Monday 11 December 2017

Minister supports SSIA-style scheme to top up pensions

Minister for Social Protection Leo Varadkar Photo: Tony Gavin
Minister for Social Protection Leo Varadkar Photo: Tony Gavin
Mark O'Regan

Mark O'Regan

A new SSIA-style savings scheme is Social Protection Minister Leo Varadkar's "preferred option" to help tackle Ireland's 'pensions time bomb'.

Introduced in 2001, the original State-backed five-year SSIA plan offered a bonus of €1 for every €4 saved monthly, subject to an agreed maximum.

Now, as Ireland faces an unprecedented pensions crisis, Minister Varadkar wants a similar type of incentive for workers to pay into their own "personal" pension fund.

The plan would provide vital additional retirement cover - on top of their state pension entitlement - and employers would also be required to contribute.

"The minister's preferred option would be an SSIA-type top-up from the Government, rather than the current system of a tax relief incentive," a spokesperson last night confirmed to the Sunday Independent.

"The SSIA top-up is very well understood, much more so than tax relief.

"It costs much the same, and would add to an individual's pension income, as the money would go into their personal pension savings account."

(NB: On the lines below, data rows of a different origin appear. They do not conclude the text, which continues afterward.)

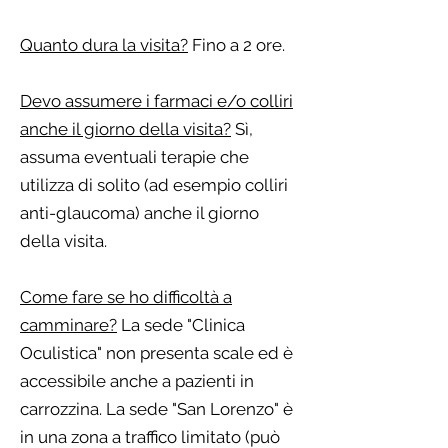
Quanto dura la visita?
Fino a 2 ore.
Devo assumere i farmaci e/o colliri
anche il giorno della visita?
Sì,
assuma eventuali terapie che
utilizza di solito (ad esempio colliri
anti-glaucoma) anche il giorno
della visita.
Come fare se ho difficoltà a
camminare?
La sede "Clinica
Oculistica" non presenta scale ed è
accessibile anche a pazienti in
carrozzina. La sede "San Lorenzo" è
in una zona a traffico limitato (può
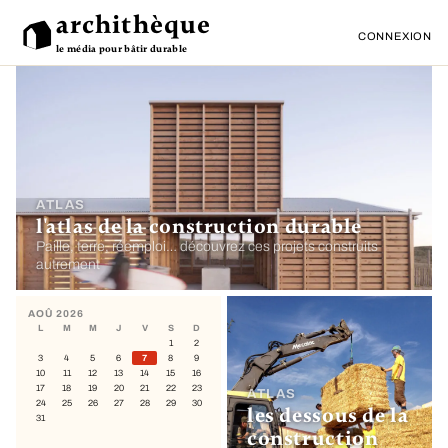
archithèque
CONNEXION
le média pour bâtir durable
ATLAS
l'atlas de la construction durable
Paille, terre, réemploi… découvrez ces projets construits
autrement
AOÛ 2026
L
M
M
J
V
S
D
1
2
3
4
5
6
7
8
9
10
11
12
13
14
15
16
17
18
19
20
21
22
23
ATLAS
24
25
26
27
28
29
30
les dessous de la
31
construction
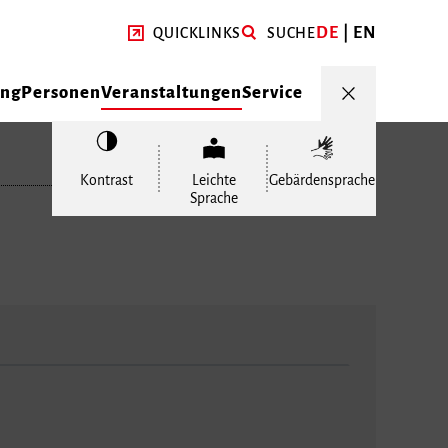
DE
EN
QUICKLINKS
SUCHE
ung
Personen
Veranstaltungen
Service
Kontrast
Leichte
Gebärdensprache
Sprache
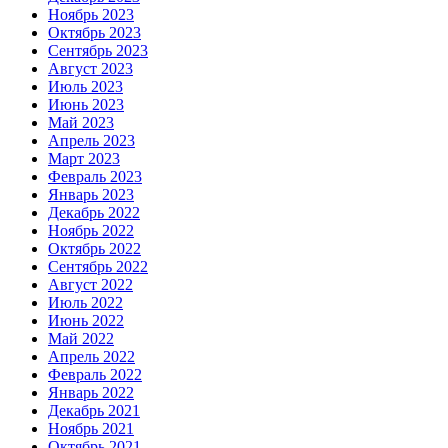
Ноябрь 2023
Октябрь 2023
Сентябрь 2023
Август 2023
Июль 2023
Июнь 2023
Май 2023
Апрель 2023
Март 2023
Февраль 2023
Январь 2023
Декабрь 2022
Ноябрь 2022
Октябрь 2022
Сентябрь 2022
Август 2022
Июль 2022
Июнь 2022
Май 2022
Апрель 2022
Февраль 2022
Январь 2022
Декабрь 2021
Ноябрь 2021
Октябрь 2021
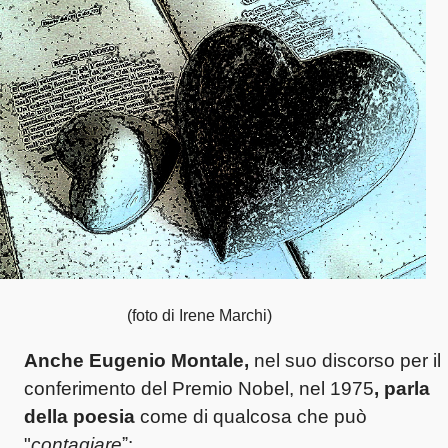
foto di Irene Marchi)
Anche Eugenio Montale,
nel suo discorso per il
conferimento del Premio Nobel, nel 1975
,
parla
della poesia
come di qualcosa che può
"
contagiare
ˮ:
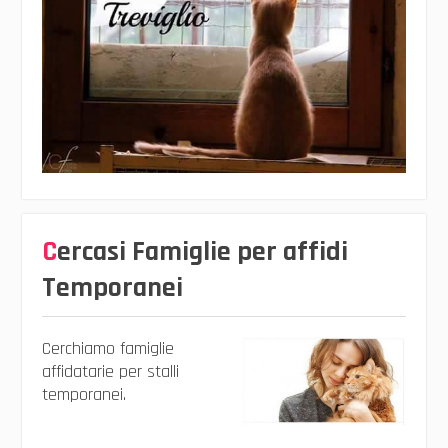
Cercasi Famiglie per affidi
Temporanei
Cerchiamo famiglie
affidatarie per stalli
temporanei.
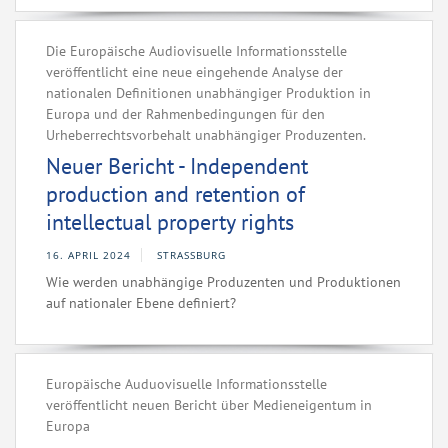
Die Europäische Audiovisuelle Informationsstelle
veröffentlicht eine neue eingehende Analyse der
nationalen Definitionen unabhängiger Produktion in
Europa und der Rahmenbedingungen für den
Urheberrechtsvorbehalt unabhängiger Produzenten.
Neuer Bericht - Independent
production and retention of
intellectual property rights
16. APRIL 2024
STRASSBURG
Wie werden unabhängige Produzenten und Produktionen
auf nationaler Ebene definiert?
Europäische Auduovisuelle Informationsstelle
veröffentlicht neuen Bericht über Medieneigentum in
Europa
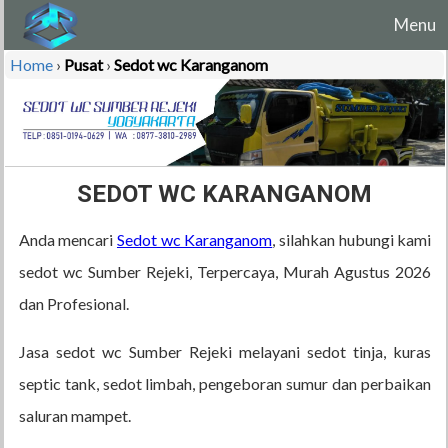
Menu
Home
›
Pusat
›
Sedot wc Karanganom
SEDOT WC KARANGANOM
Anda mencari
Sedot wc Karanganom
, silahkan hubungi kami
sedot wc Sumber Rejeki, Terpercaya, Murah Agustus 2026
dan Profesional.
Jasa sedot wc Sumber Rejeki melayani sedot tinja, kuras
septic tank, sedot limbah, pengeboran sumur dan perbaikan
saluran mampet.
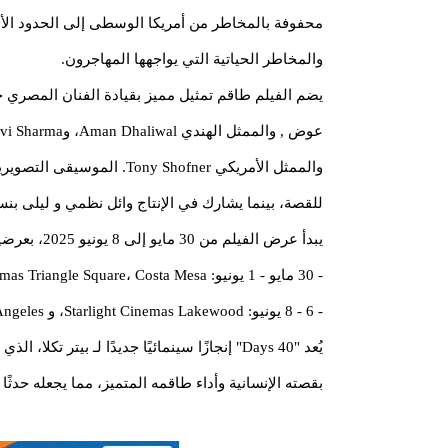
محفوفة بالمخاطر من أمريكا الوسطى إلى الحدود الأم
والمخاطر الحياتية التي يواجهها المهاجرون.
يضم الفيلم طاقم تمثيل مميز بقيادة الفنان المصري حس
والممثل الأمريكي ony Shofner
للقصة، بينما يشارك في الإنتاج وائل نظمي و ليلى بنس تحت راية dios
يبدأ عرض الفيلم من 30 مايو إلى 8 يونيو 2025، بعرضين يوميًا في كل موقع، وفق الجدول التالي:
- 30 مايو - 1 يونيو: Starlight Cinemas Triangle Square، Costa Mesa، و Regency Theaters Westminster .
- 6 - 8 يونيو: Starlight Cinemas Lakewood، و Regency Theaters Panorama City، Los Angeles.
يُعد "40 Days" إنجازًا سينمائيًا جديدًا لـ
بقصته الإنسانية وأداء طاقمه المتميز، مما يجعله حدثًا س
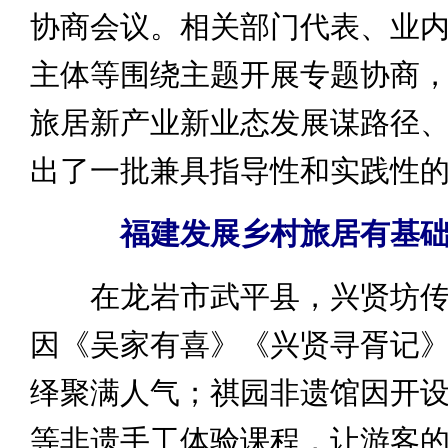
协商会议。相关部门代表、业
主体等围绕主题开展专题协商
旅居新产业新业态发展谋路径
出了一批兼具指导性和实践性
福建发展乡村旅居有基
在龙岩市武平县，兴贤坊传
因《吴家有喜》《兴贤寻胥记
绎聚满人气；祺园非遗馆因开
等非遗手工体验课程，让游客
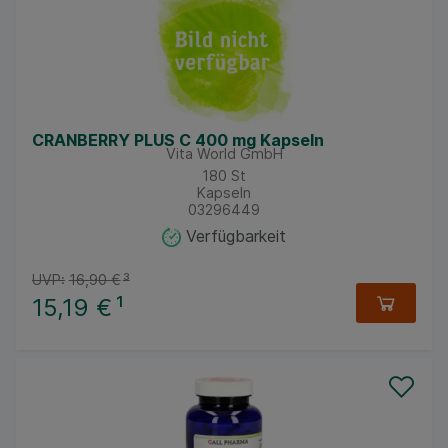
CRANBERRY PLUS C 400 mg Kapseln
Vita World GmbH
180
St
Kapseln
03296449
Verfügbarkeit
UVP:
16,90 €
³
15,19 €
¹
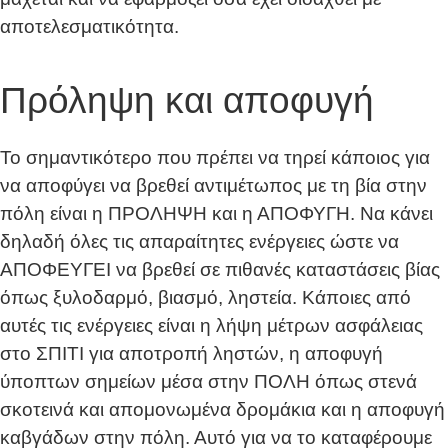
αποτελεσματικότητα.
Πρόληψη και αποφυγή
Το σημαντικότερο που πρέπει να τηρεί κάποιος για
να αποφύγει να βρεθεί αντιμέτωπος με τη βία στην
πόλη είναι η ΠΡΟΛΗΨΗ και η ΑΠΟΦΥΓΗ. Να κάνει
δηλαδή όλες τις απαραίτητες ενέργειες ώστε να
ΑΠΟΦΕΥΓΕΙ να βρεθεί σε πιθανές καταστάσεις βίας
όπως ξυλοδαρμό, βιασμό, ληστεία. Κάποιες από
αυτές τις ενέργειες είναι η λήψη μέτρων ασφάλειας
στο ΣΠΙΤΙ για αποτροπή ληστών, η αποφυγή
ύποπτων σημείων μέσα στην ΠΟΛΗ όπως στενά
σκοτεινά και απομονωμένα δρομάκια και η αποφυγή
καβγάδων στην πόλη. Αυτό για να το καταφέρουμε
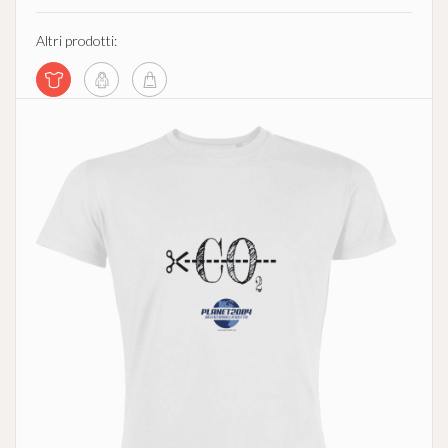
Altri prodotti:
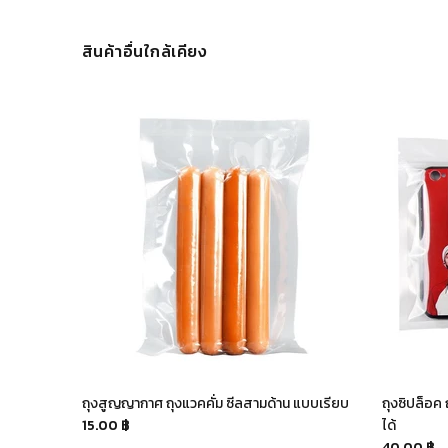
สินค้าอื่นใกล้เคียง
งขุ่น มี 10
ถุงสูญญากาศ ถุงแวคคั่ม ซีลสามด้าน แบบเรียบ
ถุงซิปล็อค 
15.00 ฿
ได้
40.00 ฿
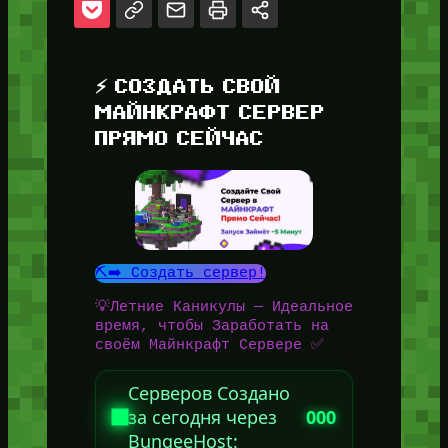
⚡ СОЗДАТЬ СВОЙ
МАЙНКРАФТ СЕРВЕР
ПРЯМО СЕЙЧАС
⛏️➡️ Создать сервер!
💡Летние Каникулы — Идеальное
время, чтобы Заработать на
своём Майнкрафт Сервере ✅
Серверов Создано
за сегодня через
000
BungeeHost:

The fund would be made up of separate contributions from individuals, employers, and the Exchequer.

Contributions would start at a "low level" in the first year, and the fund would be phased in over a period of time.

The "favoured model" is similar to schemes in Australia, Singapore and New Zealand. Every worker would be automatically enrolled in the scheme - but could also avail of an opt-out clause.